Katechismus der Natuur en Kleine Katechismus der Natuur voor kinderen

Johannes Florentius Martinet (1777-1779)

De Katechismus der Natuur en zijn opvolger Kleine Katechismus der Natuur voor kinderen zijn populair wetenschappelijke naslagwerken over de natuur. Althans, de natuur en de wetenschap zoals die in de achttiende eeuw bekend waren. Voor de dominee Johannes Florentius Martinet (1729-1795) was dat een natuur waaruit voortdurend de grootsheid en slimheid van God blijkt.
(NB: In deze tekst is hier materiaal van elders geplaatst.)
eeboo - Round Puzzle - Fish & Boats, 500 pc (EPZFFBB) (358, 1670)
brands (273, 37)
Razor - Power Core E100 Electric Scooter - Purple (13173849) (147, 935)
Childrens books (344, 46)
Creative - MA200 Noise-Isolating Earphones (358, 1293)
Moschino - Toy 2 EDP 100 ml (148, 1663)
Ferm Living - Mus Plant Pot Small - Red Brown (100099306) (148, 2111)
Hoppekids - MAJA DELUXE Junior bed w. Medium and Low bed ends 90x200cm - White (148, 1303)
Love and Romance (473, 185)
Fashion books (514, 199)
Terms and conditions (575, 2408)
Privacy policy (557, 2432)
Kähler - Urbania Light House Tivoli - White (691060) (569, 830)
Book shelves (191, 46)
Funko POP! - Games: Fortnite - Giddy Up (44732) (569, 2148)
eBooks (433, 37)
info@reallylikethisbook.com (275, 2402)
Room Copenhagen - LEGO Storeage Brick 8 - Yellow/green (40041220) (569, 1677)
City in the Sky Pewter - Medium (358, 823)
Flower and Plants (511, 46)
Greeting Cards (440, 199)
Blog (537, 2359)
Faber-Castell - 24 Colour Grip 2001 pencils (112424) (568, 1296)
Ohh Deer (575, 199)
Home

Martinet gebruikte in beide werken de dialoog: het populairste middel in de achttiende eeuw om kennis over te brengen. Door middel van vragen en antwoorden tussen een leerling en een meester slaagde Martinet erin om de lezer in gewone spreektaal een reusachtige hoeveelheid wetenschappelijke informatie aan te reiken.
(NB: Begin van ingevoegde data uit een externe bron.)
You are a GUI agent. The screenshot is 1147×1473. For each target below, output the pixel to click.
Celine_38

In onderstaande fragmenten legt de leraar uit waarom de mens een neus heeft met twee neusgaten en welke dieren het nuttigst zijn.

I.
De wijze Schepper heeft de reuk in de NEUS, net boven de mond, geplaatst, opdat wij onrein, rottend of stinkend voedsel, voordat het in de mond en vervolgens in de maag komt, waar het alles in wanorde zou brengen, en ons gewoonlijk door besmetting de dood aandoet, direct zouden ontdekken en wegwerpen. Om dan ten eerste een perfecte indruk van alle geuren te krijgen, heeft God ons twee neusgaten gegeven, opdat als het ene door een verkoudheid verstopt is, het ander dienst kan doen. [Katechismus der Natuur, deel I, 1777, p. 255].

II.

Vraag. Welke [dieren] zijn het nuttigst?
Antwoord. De paarden, de ossen, de koeien en de schapen houd ik voor het nuttigst.
V. Waarom?
A. Omdat de sterke paarden en ossen zware lasten voor ons kunnen vervoeren en de akker helpen omploegen.
V. En de koeien?
A. Omdat zij melk, boter en kaas geven.
V. Het schaap bezorgt ons ook kaas.
A. Maar al onze schapen leveren ons zoveel kaas niet als de koeien die in Noord-Holland elke dag in de zomer zoveel melk geven dat men er wel honderdduizend ponden kaas van kan maken.
V. Wat is het voornaamste voordeel dat schapen ons brengen?
A. Dat zij ons wol voor kleren geven.
V. Dit zijn dan onze drie nuttigste dieren?
A. Zeker, vooral als men bedenkt dat ze tezamen mest voor de akker geven, en, behalve de paarden, mooi vlees. Zonder al deze diensten zouden wij een droevig en ellendig leven leiden: want wie zou ons kleren geven, wie onze akker omploegen, wie onze lasten vervoeren?
[Kleine Katechismus der Natuur, pp. 67,68]

Verlichting

Martinet vertegenwoordigde bij uitstek de Verlichting van de gemiddelde Nederlandse burger. Die burger wilde begrijpen waarom de wereld in elkaar zit zoals hij in elkaar zit en tegelijkertijd in God blijven geloven. Martinet was daarvoor de aangewezen persoon. Hij had natuurkunde en theologie gestudeerd en werkte als dominee. Zijn bewondering voor de wereld was tegelijkertijd bewondering voor de almacht van God die een ideaal masterplan had weten te ontwerpen.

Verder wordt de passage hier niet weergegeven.